Esse universo próprio do diretor não para de crescer e se realimentar: com o trabalho seguinte, Cinzas do Passado, Kar-wai levou sua investigação peculiar da solidão ao mundo do wuxia, com suas batalhas espetaculares de kung-fu, e o resultado é o filme mais surpreendente – e desorientador – da sua carreira.

Centrado na figura de Ouyang Fen (Leslie Cheung), um exímio espadachim e “resolvedor de problemas” numa época remota da China, a trama apresenta os diversos tipos que atravessam a vida do guerreiro, ao mesmo tempo em que desvela a complicada relação deste com a cunhada (Maggie Cheung), o grande amor de sua vida. Focado muito menos nas batalhas do que no tumulto íntimo dos protagonistas, Cinzas é, sem dúvida, um dos wuxias mais estranhos e peculiares da história, mas tem bastante valor: nunca o delírio visual do diretor foi tão longe – nas filmagens longuíssimas, realizadas no deserto de Gobi, na Mongólia (para se ter ideia, Amores Expressos foi todo filmado e lançado enquanto a produção de Cinzas se arrastava), Kar-wai acumulou um conjunto riquíssimo de imagens saturadas, contrastantes, do deserto de um laranja abrasador ao céu azul quase lazúli –, além de momentos profundamente poéticos, como o monólogo de Maggie Cheung perto do final. Ainda assim, a mistura confusa de gêneros e temáticas, além da trama elíptica, não-linear, completaram a receita anticomercial da obra, outro duro golpe para o diretor, depois de tanto tempo e esforço investidos na produção.

Completa o período de amadurecimento de Wong uma espécie de continuação de Amores Expressos: Anjos Caídos (1995), obra que, visual e conteudisticamente, reedita as virtudes daquele grande filme. Apesar do resultado cativante, a falta de ambição da obra apenas ratifica o talento superior do mestre, capaz de emprestar vigor até a roteiros relativamente fracos.

“Grande mestre”: o reconhecimento internacional (1997-2013)

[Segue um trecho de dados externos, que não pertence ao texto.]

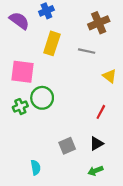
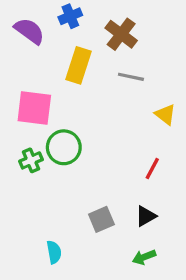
brown cross: (99, 23) -> (121, 34), moved, turned -30

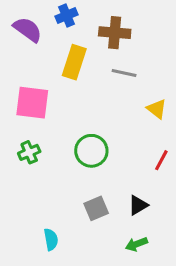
brown cross: (121, 34) -> (115, 33), turned -32
green circle: (64, 147) -> (91, 151), moved
red line: (152, 169) -> (161, 160), moved

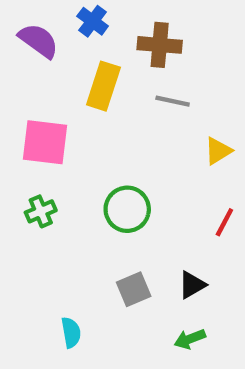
blue cross: (66, 16) -> (93, 21), turned -30
yellow triangle: (157, 109) -> (218, 151), turned 50

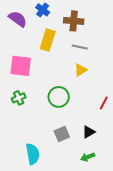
yellow triangle: (218, 151) -> (81, 70), moved
cyan semicircle: (71, 332) -> (33, 154), size x1.5

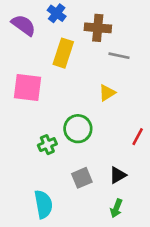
gray line: (80, 47) -> (119, 56), moved
green cross: (19, 98) -> (47, 145), moved
green arrow: (88, 157) -> (116, 208), turned -48

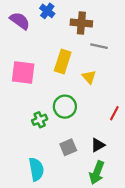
yellow rectangle: (63, 53) -> (63, 62), moved
yellow triangle: (107, 93) -> (89, 77), turned -40
green arrow: (116, 208) -> (97, 173), size x1.5

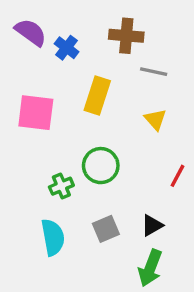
blue cross: (47, 11) -> (67, 48), moved
yellow triangle: (89, 77) -> (155, 119), moved
cyan semicircle: (36, 169) -> (53, 237), moved

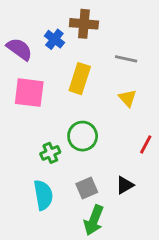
purple semicircle: (31, 32) -> (19, 49), moved
brown cross: (126, 36) -> (84, 24), moved
green arrow: (150, 268) -> (94, 220), moved

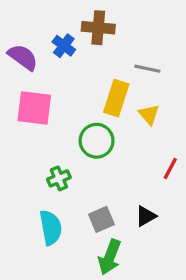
yellow rectangle: (80, 79) -> (116, 98), moved
green circle: (83, 136) -> (97, 141), moved

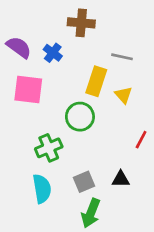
blue cross: (64, 46) -> (53, 53), moved
green cross: (59, 178) -> (49, 148), size x1.4
black triangle: (146, 216) -> (121, 179), turned 30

A carreira de Kar-wai se consolida de vez com Felizes Juntos (1997). A investigação sensível e melancólica da relação de um casal gay expatriado na Argentina fornece a base para o cineasta alçar novos voos de criatividade: da fotografia altamente rebuscada de Christopher Doyle à música inspiradíssima, que agrega, entre outros, o nosso Caetano Veloso, o mestre do tango Astor Piazzolla e o roqueiro americano Frank Zappa, o filme é mais um show de inspiração e ousadia do mestre hongkonguiano, além de abrir terreno para o reconhecimento internacional, ao lhe render o prêmio de melhor diretor em Cannes.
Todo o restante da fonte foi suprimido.